An occasional MP4 recording problem solving process record

preface

LG found an occasional recording problem that must be solved in order to go online. Here is a record of the problem-solving process.

The phenomenon of the problem is that the recorded video can't be played occasionally, and some mobile phones can play that video, and some can't play it. It's very strange.

Solution ideas

Due to the problem of playing with MediaPlayer, it can't be played on Pixel 3 (Android 11) compiled by myself. Then debug and check the error on it. After finding the error, you can locate the problem when parsing the specific piece of data in the MP4 file. Then look at the code that generates this data, read and understand the relevant logic, and see what went wrong. Just think about it for a while and start acting.

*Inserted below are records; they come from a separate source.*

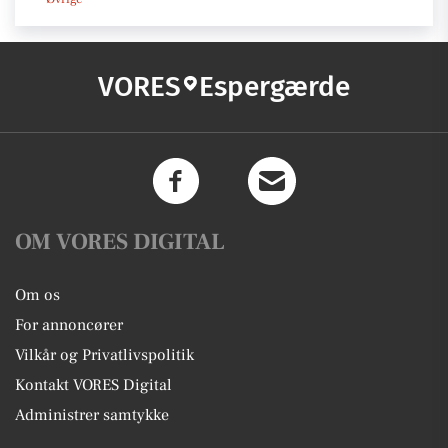
VORES
Espergærde
OM VORES DIGITAL
Om os
For annoncører
Vilkår og Privatlivspolitik
Kontakt VORES Digital
Administrer samtykke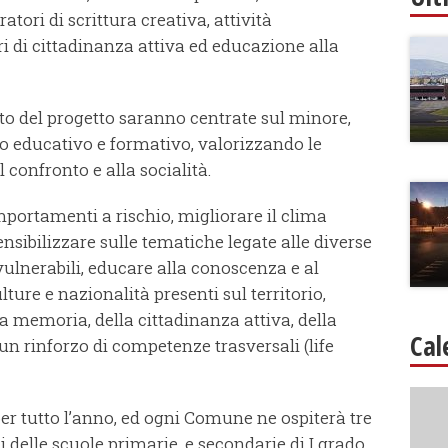
atori di scrittura creativa, attività
i di cittadinanza attiva ed educazione alla
ito del progetto saranno centrate sul minore,
o educativo e formativo, valorizzando le
 confronto e alla socialità.
mportamenti a rischio, migliorare il clima
ensibilizzare sulle tematiche legate alle diverse
i vulnerabili, educare alla conoscenza e al
lture e nazionalità presenti sul territorio,
la memoria, della cittadinanza attiva, della
Cal
n rinforzo di competenze trasversali (life
er tutto l’anno, ed ogni Comune ne ospiterà tre
i delle scuole primarie, e secondarie di I grado,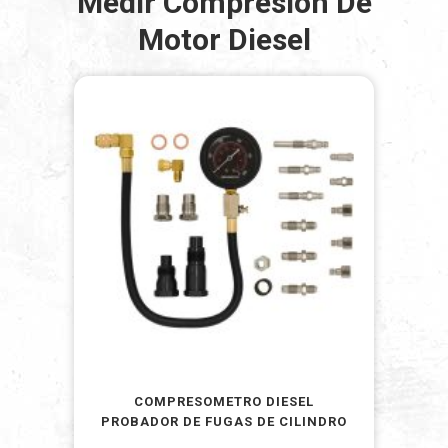
Medir Compresion De
Motor Diesel
COMPRESOMETRO DIESEL
PROBADOR DE FUGAS DE CILINDRO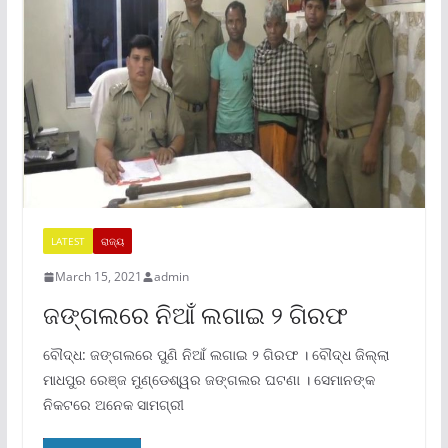
LATEST
ରାଜ୍ୟ
March 15, 2021
admin
ଜଙ୍ଗଲରେ ନିଆଁ ଲଗାଇ ୨ ଗିରଫ
ବୌଦ୍ଧ: ଜଙ୍ଗଲରେ ପୁଣି ନିଆଁ ଲଗାଇ ୨ ଗିରଫ । ବୌଦ୍ଧ ଜିଲ୍ଲା
ମାଧପୁର ରେଞ୍ଜ ମୁଣ୍ଡେଶ୍ୱର ଜଙ୍ଗଲର ଘଟଣା । ସେମାନଙ୍କ
ନିକଟରେ ଅନେକ ସାମଗ୍ରୀ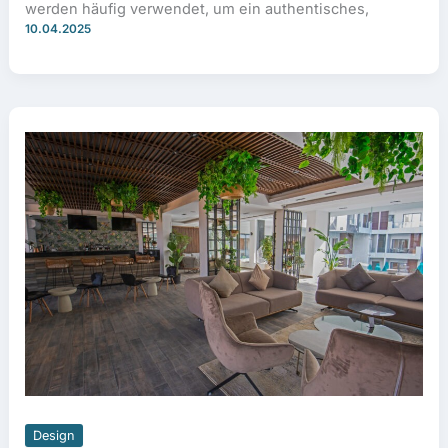
werden häufig verwendet, um ein authentisches,
10.04.2025
Design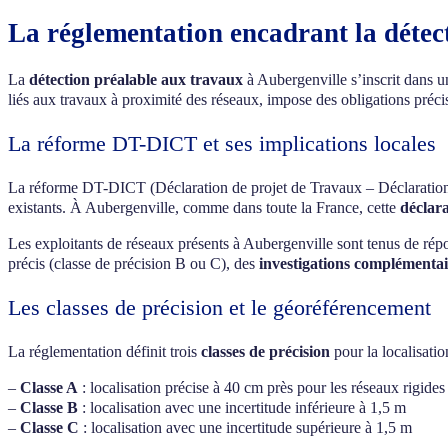
La réglementation encadrant la détec
La
détection préalable aux travaux
à Aubergenville s’inscrit dans u
liés aux travaux à proximité des réseaux, impose des obligations préc
La réforme DT-DICT et ses implications locales
La réforme DT-DICT (Déclaration de projet de Travaux – Déclaration d
existants. À Aubergenville, comme dans toute la France, cette
déclar
Les exploitants de réseaux présents à Aubergenville sont tenus de répo
précis (classe de précision B ou C), des
investigations complémentai
Les classes de précision et le géoréférencement
La réglementation définit trois
classes de précision
pour la localisatio
–
Classe A
: localisation précise à 40 cm près pour les réseaux rigides
–
Classe B
: localisation avec une incertitude inférieure à 1,5 m
–
Classe C
: localisation avec une incertitude supérieure à 1,5 m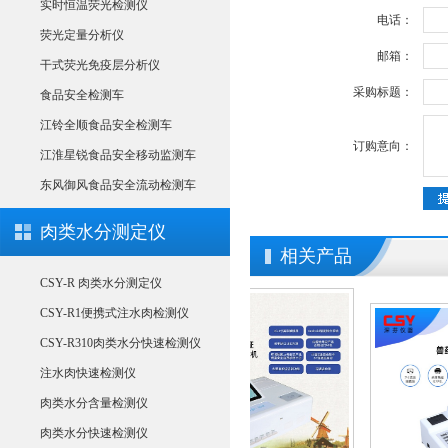
实时恒温荧光检测仪
电话：
荧光定量分析仪
邮箱：
干式荧光免疫层分析仪
采购标题：
食品安全检测车
江铃全顺食品安全检测车
订购意向：
江淮星锐食品安全移动监测车
东风御风食品安全流动检测车
肉类水分测定仪
相关产品
CSY-R 肉类水分测定仪
CSY-R1便携式注水肉检测仪
CSY-R310肉类水分快速检测仪
注水肉快速检测仪
肉类水分含量检测仪
肉类水分快速检测仪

1. Locate which piece of data in MP4 has a problem

Since there are still a lot of MP4 data, it is unrealistic to check one by one. So locate the problem according to the error log.

a. View adb error log

$ adb logcat *:E 

02-24 17:59:30.569   352   352 E Utils   : did not find width and/or height
02-24 17:59:30.570   352   352 E Utils   : did not find width and/or height
02-24 17:59:30.583   354  1906 E Utils   : b/23680780
02-24 17:59:30.584  1878  1896 E MediaPlayerNative: error (1, -22)
02-24 17:59:30.634  1878  1878 E MediaPlayer: Error (1,-22)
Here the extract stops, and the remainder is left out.